Understanding Lipogems®: How Clinical Success Led Scientists to Discover Why Fat Tissue Heals

Carlo Tremolada, Camillo Ricordi, Arnold I. Caplan, Carlo Ventura · 2016

Fat tissue keeps healing cells in their natural home

Traditional methods for using fat in medical treatments often involve breaking down the tissue with enzymes or harsh processing. This can damage the delicate structures that keep healing cells healthy. Lipogems® takes a different approach. It uses only gentle mechanical processing to create tiny fragments of your own fat tissue.

This gentler method preserves what scientists call the "stromal vascular niche." Think of this as a protective neighborhood where regenerative cells live and thrive. When this neighborhood stays intact, the healing cells inside remain healthier and more active than cells that have been chemically separated from their natural environment.

Doctors saw healing before scientists understood why

The Lipogems® story is unusual in medicine. Most treatments start in a laboratory and then move to patients. Lipogems® worked in reverse. Dr. Carlo Tremolada originally developed the device to improve fat grafting for plastic surgery. He and other doctors noticed that patients experienced unexpectedly good soft tissue repair after treatment.

These surprising clinical results sparked curiosity among researchers. Scientists began studying the Lipogems® product to understand what made it work so well. This "bed-to-bench" approach—where patient outcomes guide scientific discovery—has led to important insights about how fat tissue supports healing.

Preserved cells show stronger regenerative potential

Laboratory studies revealed that stem cells from Lipogems®-processed tissue behave differently than cells extracted using traditional enzyme methods. The Lipogems® cells showed genetic patterns associated with:

  • Self-renewal: The ability to maintain their regenerative properties over time

  • Stemness: Characteristics that allow them to support tissue repair

  • Neural potential: Genes related to nerve tissue development

These findings suggest that keeping cells in their natural tissue environment helps preserve their healing capabilities. The intact niche structure appears to protect the cells' ability to release helpful substances that support tissue repair.

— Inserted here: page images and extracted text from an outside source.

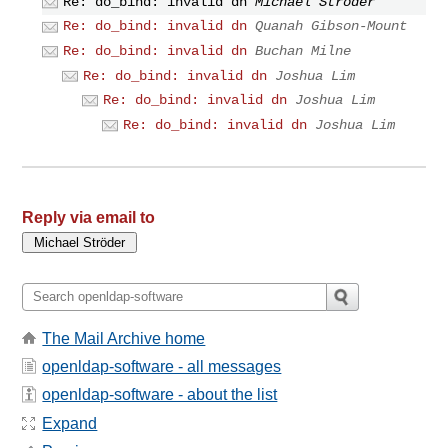
Re: do_bind: invalid dn
Michael Ströder
Re: do_bind: invalid dn
Quanah Gibson-Mount
Re: do_bind: invalid dn
Buchan Milne
Re: do_bind: invalid dn
Joshua Lim
Re: do_bind: invalid dn
Joshua Lim
Re: do_bind: invalid dn
Joshua Lim
Reply via email to
The Mail Archive home
openldap-software - all messages
openldap-software - about the list
Expand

Frozen tissue maintains its healing properties

One practical advantage discovered through research is that Lipogems® tissue can be safely frozen and stored. When thawed, the tissue keeps its protective niche structure intact. The embedded stem cells remain alive and functional.

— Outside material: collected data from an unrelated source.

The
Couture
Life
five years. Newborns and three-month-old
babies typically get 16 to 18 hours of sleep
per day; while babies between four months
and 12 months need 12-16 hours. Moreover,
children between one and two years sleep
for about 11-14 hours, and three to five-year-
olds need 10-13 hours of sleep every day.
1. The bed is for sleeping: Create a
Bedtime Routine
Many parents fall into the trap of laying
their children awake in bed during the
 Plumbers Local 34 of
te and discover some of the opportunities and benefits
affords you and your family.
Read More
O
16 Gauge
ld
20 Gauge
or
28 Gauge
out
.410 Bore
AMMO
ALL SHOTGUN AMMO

This means doctors may be able to harvest tissue once and use it for multiple treatments over time. Patients would not need repeated harvesting procedures. This finding opens possibilities for more convenient treatment planning.

Cells respond better to healing signals when protected

Researchers also tested how well the cells responded to different stimulation methods. They compared Lipogems®-derived cells to cells extracted using enzymes. The results showed that protected cells were significantly more responsive to both chemical signals and physical energy, such as electromagnetic fields.

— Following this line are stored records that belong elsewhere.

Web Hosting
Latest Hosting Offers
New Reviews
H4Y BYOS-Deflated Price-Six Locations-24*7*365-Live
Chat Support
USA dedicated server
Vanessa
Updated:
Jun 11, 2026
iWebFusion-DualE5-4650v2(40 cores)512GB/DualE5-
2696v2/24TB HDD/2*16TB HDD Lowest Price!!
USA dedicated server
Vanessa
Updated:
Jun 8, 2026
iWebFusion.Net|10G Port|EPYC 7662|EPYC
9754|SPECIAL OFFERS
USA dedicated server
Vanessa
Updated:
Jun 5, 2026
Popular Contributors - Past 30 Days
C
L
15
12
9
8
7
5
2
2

When exposed to these signals, Lipogems® cells showed higher rates of development into several useful cell types:

  • Heart muscle cells

  • Blood vessel lining cells

  • Skeletal muscle cells

  • Nerve cells

This enhanced responsiveness may help explain the clinical success doctors observed in patients receiving Lipogems® treatment.

The tissue acts as a slow-release healing system

Scientists believe the Lipogems® product works like a natural delivery system. The intact fat tissue gradually releases helpful substances called trophic mediators. These chemical messengers travel to surrounding damaged tissue and help create a better environment for healing.

Rather than delivering a single burst of cells, the tissue provides ongoing support. This "slow releasing" effect may help explain why patients experience sustained improvement after treatment. The preserved niche structure allows the embedded cells to continue their natural communication with surrounding tissues.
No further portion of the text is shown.